Regional Blood Center, University of São Paulo, Ribeirão Preto 14049-900, SP, Brazil.
Pharmaceutics. 2023 Feb 16;15(2):664. doi: 10.3390/pharmaceutics15020664.
Childhood cancer is considered rare, corresponding to ~3% of all malignant neoplasms in the human population. The World Health Organization (WHO) reports a universal occurrence of more than 15 cases per 100,000 inhabitants around the globe, and despite improvements in diagnosis, treatment and supportive care, one child dies of cancer every 3 min. Consequently, more efficient, selective and affordable therapeutics are still needed in order to improve outcomes and avoid long-term sequelae. Alterations in kinases' functionality is a trademark of cancer and the concept of exploiting them as drug targets has burgeoned in academia and in the pharmaceutical industry of the 21st century. Consequently, an increasing plethora of inhibitors has emerged. In the present study, the expression patterns of a selected group of kinases (including tyrosine receptors, members of the PI3K/AKT/mTOR and MAPK pathways, coordinators of cell cycle progression, and chromosome segregation) and their correlation with clinical outcomes in pediatric solid tumors were accessed through the R2: Genomics Analysis and Visualization Platform and by a thorough search of published literature. To further illustrate the importance of kinase dysregulation in the pathophysiology of pediatric cancer, we analyzed the vulnerability of different cancer cell lines against their inhibition through the Cancer Dependency Map portal, and performed a search for kinase-targeted compounds with approval and clinical applicability through the CanSAR knowledgebase. Finally, we provide a detailed literature review of a considerable set of small molecules that mitigate kinase activity under experimental testing and clinical trials for the treatment of pediatric tumors, while discuss critical challenges that must be overcome before translation into clinical options, including the absence of compounds designed specifically for childhood tumors which often show differential mutational burdens, intrinsic and acquired resistance, lack of selectivity and adverse effects on a growing organism.
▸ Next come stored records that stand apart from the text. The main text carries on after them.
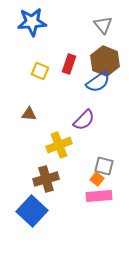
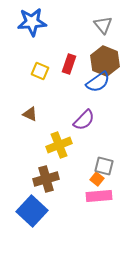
brown triangle: moved 1 px right; rotated 21 degrees clockwise
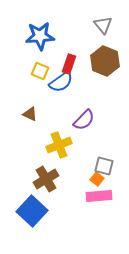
blue star: moved 8 px right, 14 px down
blue semicircle: moved 37 px left
brown cross: rotated 15 degrees counterclockwise
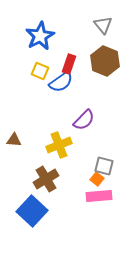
blue star: rotated 24 degrees counterclockwise
brown triangle: moved 16 px left, 26 px down; rotated 21 degrees counterclockwise
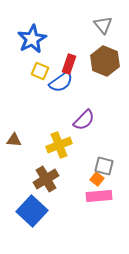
blue star: moved 8 px left, 3 px down
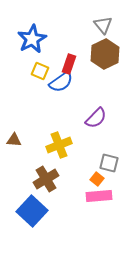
brown hexagon: moved 7 px up; rotated 12 degrees clockwise
purple semicircle: moved 12 px right, 2 px up
gray square: moved 5 px right, 3 px up
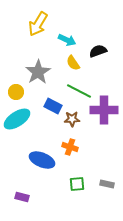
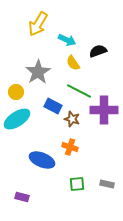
brown star: rotated 21 degrees clockwise
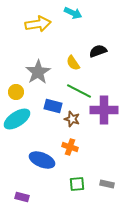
yellow arrow: rotated 130 degrees counterclockwise
cyan arrow: moved 6 px right, 27 px up
blue rectangle: rotated 12 degrees counterclockwise
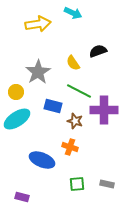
brown star: moved 3 px right, 2 px down
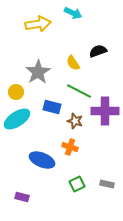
blue rectangle: moved 1 px left, 1 px down
purple cross: moved 1 px right, 1 px down
green square: rotated 21 degrees counterclockwise
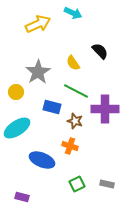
yellow arrow: rotated 15 degrees counterclockwise
black semicircle: moved 2 px right; rotated 66 degrees clockwise
green line: moved 3 px left
purple cross: moved 2 px up
cyan ellipse: moved 9 px down
orange cross: moved 1 px up
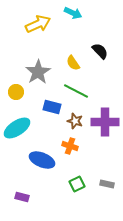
purple cross: moved 13 px down
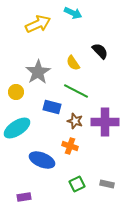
purple rectangle: moved 2 px right; rotated 24 degrees counterclockwise
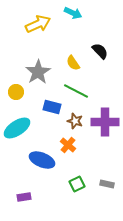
orange cross: moved 2 px left, 1 px up; rotated 21 degrees clockwise
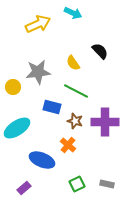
gray star: rotated 25 degrees clockwise
yellow circle: moved 3 px left, 5 px up
purple rectangle: moved 9 px up; rotated 32 degrees counterclockwise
儿童癌症被认为是罕见病,约占人类所有恶性肿瘤的3%。世界卫生组织(WHO)报告称,全球每10万居民中普遍有超过15例病例,尽管在诊断、治疗和支持性护理方面有所改善,但每3分钟仍有一名儿童死于癌症。因此,仍需要更高效、更具选择性且更经济实惠的治疗方法,以改善治疗效果并避免长期后遗症。激酶功能的改变是癌症的一个特征,将其作为药物靶点的概念在21世纪的学术界和制药行业中迅速发展。因此,出现了越来越多的抑制剂。在本研究中,通过R2:基因组学分析和可视化平台以及全面检索已发表的文献,研究了一组选定的激酶(包括酪氨酸受体、PI3K/AKT/mTOR和MAPK途径的成员、细胞周期进程协调因子以及染色体分离相关激酶)的表达模式及其与小儿实体瘤临床结果的相关性。为了进一步说明激酶失调在小儿癌症病理生理学中的重要性,我们通过癌症依赖性图谱门户分析了不同癌细胞系对其抑制的敏感性,并通过CanSAR知识库搜索了已获批且具有临床适用性的激酶靶向化合物。最后,我们对大量在实验测试和临床试验中用于治疗小儿肿瘤的、可减轻激酶活性的小分子进行了详细的文献综述,同时讨论了在转化为临床治疗方案之前必须克服的关键挑战,包括缺乏专门为儿童肿瘤设计的化合物,儿童肿瘤往往表现出不同的突变负担、内在和获得性耐药性、缺乏选择性以及对生长中的生物体产生不良反应。